In the retrospective study, researchers identified eligible participants from among 100,065 patients who underwent fine needle aspiration (FNA) for thyroid nodules at the University of Pisa Hospital, Italy. Of these patients, they selected 1,520 (mean age, 46.1 years) who underwent thyroidectomy for nodules with indeterminate cytology (Thy 3).
Follow-up was between 1 and 10 years, with visits at 3, 6 and 12 months after surgery, and annually thereafter. At each visit, the researchers measured thyroglobulin, autoantibodies to thyroglobulin (TgAb), thyroid-stimulating hormone, free thyroxine and free triiodothyronine.
Neck ultrasound was utilized to evaluate structural evidence of disease. Patients were classified as disease-free if basal serum thyroglobulin was <1 ng/mL with negative TgAb. Recurrent disease status was defined as having discernible thyroglobulin linked to the presence of remnant tissue or local recurrence, lymph node metastases or distant metastases.
The investigators found that thyroid cancer at histology was present in 371 of the 1,520 patients (24.4%), with the follicular variant of papillary cancer being the most common histotype. Of the patients with cancer, 342 were disease-free after thyroidectomy and radioiodine remnant ablation, and 29 required additional treatment due to recalcitrant disease. At the end of follow-up, only 12 of the patients with cancer had persistent disease.
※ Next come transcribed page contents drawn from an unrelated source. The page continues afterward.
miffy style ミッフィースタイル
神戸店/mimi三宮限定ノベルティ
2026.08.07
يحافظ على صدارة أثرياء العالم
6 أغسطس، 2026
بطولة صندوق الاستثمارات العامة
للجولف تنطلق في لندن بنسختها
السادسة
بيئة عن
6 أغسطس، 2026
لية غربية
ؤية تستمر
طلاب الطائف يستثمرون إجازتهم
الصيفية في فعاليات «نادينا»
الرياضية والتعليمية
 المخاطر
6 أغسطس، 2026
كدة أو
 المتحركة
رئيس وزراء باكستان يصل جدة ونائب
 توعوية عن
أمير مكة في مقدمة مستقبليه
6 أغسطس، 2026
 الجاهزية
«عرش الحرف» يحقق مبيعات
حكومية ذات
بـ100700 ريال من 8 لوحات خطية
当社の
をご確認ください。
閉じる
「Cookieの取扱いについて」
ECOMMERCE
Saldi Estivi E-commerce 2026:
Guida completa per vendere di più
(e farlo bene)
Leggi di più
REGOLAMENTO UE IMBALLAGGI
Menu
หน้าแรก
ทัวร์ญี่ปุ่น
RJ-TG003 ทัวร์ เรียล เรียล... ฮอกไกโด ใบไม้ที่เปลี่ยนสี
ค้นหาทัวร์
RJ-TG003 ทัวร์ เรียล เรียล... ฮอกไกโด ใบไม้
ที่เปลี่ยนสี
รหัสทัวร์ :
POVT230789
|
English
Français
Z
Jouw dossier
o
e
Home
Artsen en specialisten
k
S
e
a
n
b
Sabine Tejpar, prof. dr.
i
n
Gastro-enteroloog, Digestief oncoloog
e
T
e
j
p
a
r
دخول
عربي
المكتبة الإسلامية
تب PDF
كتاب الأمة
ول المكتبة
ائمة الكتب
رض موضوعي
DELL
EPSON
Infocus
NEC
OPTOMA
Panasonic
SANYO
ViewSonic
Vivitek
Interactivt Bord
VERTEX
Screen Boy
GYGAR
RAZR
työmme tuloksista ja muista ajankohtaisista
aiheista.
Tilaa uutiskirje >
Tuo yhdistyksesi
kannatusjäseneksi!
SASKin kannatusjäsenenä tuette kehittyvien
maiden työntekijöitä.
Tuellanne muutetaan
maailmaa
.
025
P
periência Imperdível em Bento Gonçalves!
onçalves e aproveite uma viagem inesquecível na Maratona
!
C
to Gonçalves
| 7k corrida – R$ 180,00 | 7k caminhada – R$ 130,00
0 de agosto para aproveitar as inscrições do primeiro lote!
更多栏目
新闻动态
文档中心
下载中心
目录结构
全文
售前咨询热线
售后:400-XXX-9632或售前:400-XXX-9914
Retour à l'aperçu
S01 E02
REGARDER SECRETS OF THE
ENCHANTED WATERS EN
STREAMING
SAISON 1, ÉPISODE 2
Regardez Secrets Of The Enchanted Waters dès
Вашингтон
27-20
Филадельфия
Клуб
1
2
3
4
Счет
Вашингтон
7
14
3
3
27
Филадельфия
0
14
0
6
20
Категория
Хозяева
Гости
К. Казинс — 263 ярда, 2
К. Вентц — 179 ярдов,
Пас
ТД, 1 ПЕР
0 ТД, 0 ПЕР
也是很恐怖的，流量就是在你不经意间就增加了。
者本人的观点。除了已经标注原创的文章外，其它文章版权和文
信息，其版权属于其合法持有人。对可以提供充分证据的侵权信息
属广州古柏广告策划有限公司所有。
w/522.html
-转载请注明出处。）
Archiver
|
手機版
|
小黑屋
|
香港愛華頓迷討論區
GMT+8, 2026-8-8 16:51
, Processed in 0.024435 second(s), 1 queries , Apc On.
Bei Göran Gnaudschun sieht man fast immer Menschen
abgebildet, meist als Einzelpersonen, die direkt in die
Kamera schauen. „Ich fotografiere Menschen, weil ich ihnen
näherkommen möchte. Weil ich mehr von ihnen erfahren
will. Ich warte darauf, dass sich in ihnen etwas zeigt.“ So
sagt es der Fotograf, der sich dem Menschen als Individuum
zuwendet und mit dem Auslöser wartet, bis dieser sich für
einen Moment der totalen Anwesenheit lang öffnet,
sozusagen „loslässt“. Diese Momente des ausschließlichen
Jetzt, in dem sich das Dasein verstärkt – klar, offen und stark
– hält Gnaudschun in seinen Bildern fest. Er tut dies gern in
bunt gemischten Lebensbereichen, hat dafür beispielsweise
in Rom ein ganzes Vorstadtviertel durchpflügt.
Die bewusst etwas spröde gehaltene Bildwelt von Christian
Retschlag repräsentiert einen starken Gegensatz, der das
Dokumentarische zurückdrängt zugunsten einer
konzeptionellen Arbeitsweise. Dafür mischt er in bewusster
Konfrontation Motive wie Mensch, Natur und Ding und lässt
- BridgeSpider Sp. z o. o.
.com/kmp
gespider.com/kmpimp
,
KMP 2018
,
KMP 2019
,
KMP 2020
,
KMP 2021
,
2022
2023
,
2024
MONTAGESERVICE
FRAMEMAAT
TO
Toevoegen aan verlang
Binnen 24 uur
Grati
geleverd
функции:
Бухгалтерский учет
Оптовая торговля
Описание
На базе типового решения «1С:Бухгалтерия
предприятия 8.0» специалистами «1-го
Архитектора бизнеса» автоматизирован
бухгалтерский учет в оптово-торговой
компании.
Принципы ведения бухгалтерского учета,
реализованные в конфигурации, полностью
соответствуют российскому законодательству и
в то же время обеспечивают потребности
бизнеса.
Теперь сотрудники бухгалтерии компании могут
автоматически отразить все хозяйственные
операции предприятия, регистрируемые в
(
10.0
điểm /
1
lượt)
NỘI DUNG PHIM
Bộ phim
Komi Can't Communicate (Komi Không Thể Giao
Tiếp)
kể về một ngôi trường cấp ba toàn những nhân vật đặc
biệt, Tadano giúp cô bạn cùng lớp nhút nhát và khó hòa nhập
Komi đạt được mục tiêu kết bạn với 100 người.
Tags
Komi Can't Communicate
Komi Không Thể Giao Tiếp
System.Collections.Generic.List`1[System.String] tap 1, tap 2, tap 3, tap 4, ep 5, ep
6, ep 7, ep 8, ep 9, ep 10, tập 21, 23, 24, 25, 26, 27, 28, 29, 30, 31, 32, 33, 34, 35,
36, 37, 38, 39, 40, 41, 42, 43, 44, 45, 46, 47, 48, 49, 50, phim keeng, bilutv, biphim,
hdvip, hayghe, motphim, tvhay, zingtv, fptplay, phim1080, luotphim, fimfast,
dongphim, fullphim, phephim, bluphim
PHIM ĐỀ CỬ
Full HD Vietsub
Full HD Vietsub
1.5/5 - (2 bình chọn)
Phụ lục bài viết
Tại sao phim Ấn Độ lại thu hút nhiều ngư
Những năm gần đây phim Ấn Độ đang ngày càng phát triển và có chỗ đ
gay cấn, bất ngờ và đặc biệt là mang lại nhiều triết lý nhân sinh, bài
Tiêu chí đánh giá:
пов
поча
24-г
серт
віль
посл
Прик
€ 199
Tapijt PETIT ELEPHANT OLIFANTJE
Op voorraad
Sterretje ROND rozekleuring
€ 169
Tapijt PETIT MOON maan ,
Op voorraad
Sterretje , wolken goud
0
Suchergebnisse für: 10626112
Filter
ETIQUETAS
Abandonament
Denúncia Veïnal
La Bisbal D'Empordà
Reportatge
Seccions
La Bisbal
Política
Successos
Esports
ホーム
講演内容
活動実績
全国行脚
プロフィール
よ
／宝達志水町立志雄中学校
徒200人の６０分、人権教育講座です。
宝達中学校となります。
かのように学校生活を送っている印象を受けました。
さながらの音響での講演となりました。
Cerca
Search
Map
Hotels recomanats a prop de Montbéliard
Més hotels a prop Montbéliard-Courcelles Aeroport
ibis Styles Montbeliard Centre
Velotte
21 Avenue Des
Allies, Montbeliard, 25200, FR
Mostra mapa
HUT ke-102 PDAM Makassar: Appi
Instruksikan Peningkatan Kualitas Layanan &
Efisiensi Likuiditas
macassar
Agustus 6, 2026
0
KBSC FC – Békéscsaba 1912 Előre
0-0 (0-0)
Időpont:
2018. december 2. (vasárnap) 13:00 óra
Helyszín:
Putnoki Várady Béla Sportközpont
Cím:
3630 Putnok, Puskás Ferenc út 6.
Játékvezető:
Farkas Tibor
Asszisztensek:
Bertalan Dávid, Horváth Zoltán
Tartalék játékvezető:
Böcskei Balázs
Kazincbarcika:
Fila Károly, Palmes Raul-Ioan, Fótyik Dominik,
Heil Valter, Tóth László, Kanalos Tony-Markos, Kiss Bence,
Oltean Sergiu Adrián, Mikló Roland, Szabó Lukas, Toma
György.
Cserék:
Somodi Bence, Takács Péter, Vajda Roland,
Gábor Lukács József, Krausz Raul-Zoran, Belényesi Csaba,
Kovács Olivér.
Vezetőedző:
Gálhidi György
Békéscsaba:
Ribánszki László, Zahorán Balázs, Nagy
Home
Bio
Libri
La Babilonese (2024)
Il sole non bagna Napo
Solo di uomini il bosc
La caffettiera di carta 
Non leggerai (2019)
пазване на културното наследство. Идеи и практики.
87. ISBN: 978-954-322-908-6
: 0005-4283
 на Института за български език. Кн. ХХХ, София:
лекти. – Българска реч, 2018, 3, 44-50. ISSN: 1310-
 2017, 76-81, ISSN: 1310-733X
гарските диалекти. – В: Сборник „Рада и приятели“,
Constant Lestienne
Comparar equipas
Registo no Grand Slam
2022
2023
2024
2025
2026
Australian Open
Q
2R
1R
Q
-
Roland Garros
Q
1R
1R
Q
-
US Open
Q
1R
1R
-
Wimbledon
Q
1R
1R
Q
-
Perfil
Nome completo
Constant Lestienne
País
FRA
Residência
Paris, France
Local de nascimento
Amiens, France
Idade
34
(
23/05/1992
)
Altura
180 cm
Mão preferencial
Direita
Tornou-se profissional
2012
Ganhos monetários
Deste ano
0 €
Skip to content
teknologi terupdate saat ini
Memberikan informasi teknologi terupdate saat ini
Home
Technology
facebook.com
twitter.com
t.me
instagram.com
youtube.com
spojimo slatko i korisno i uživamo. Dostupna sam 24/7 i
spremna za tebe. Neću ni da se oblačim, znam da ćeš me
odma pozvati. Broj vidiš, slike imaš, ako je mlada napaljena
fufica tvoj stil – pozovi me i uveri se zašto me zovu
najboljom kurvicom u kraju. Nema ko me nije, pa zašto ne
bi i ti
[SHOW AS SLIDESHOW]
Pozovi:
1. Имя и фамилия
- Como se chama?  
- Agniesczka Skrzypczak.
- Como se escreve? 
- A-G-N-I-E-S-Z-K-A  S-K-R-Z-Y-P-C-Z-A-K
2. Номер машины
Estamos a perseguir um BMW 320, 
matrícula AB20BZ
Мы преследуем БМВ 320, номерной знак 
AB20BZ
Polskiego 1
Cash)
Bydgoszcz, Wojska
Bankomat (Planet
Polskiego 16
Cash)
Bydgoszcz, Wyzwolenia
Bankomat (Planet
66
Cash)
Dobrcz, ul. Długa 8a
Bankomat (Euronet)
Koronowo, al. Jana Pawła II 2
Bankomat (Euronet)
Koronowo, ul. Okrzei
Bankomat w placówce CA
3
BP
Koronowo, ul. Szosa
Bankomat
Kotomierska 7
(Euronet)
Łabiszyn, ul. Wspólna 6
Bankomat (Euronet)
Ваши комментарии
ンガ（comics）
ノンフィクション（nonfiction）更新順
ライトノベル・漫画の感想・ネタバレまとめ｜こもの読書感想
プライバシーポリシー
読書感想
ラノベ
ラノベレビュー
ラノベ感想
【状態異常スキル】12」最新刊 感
At thyroid ultrasound, the nodule characteristics most associated with malignancy were atypias at cytology (P=.001), blurred nodule margins (P=.005) and spot microcalcifications (P=.003). The researchers calculated a clinical score, which consisted of cytology and ultrasound characteristics. The lowest value showed a high negative predictive value (83.9%) for malignancy and an even higher negative predictive value (99.5%) for the presence of more complicated cancer disease. Only four of the 29 patients who required treatment were assigned the lowest risk score.
According to the researchers, the prognosis for patients carrying a Thy 3 nodule is, overall, “remarkably favorable.”
“We propose a clinical risk score that has a fairly good negative predictive value in the assessment of the risk of cancer, and, more importantly, a very high [negative predictive value] in the assessment of the risk of carrying a more unwieldy cancer disease in patients with indeterminate thyroid nodules,” the researchers wrote.
Disclosure: The researchers report no relevant financial disclosures.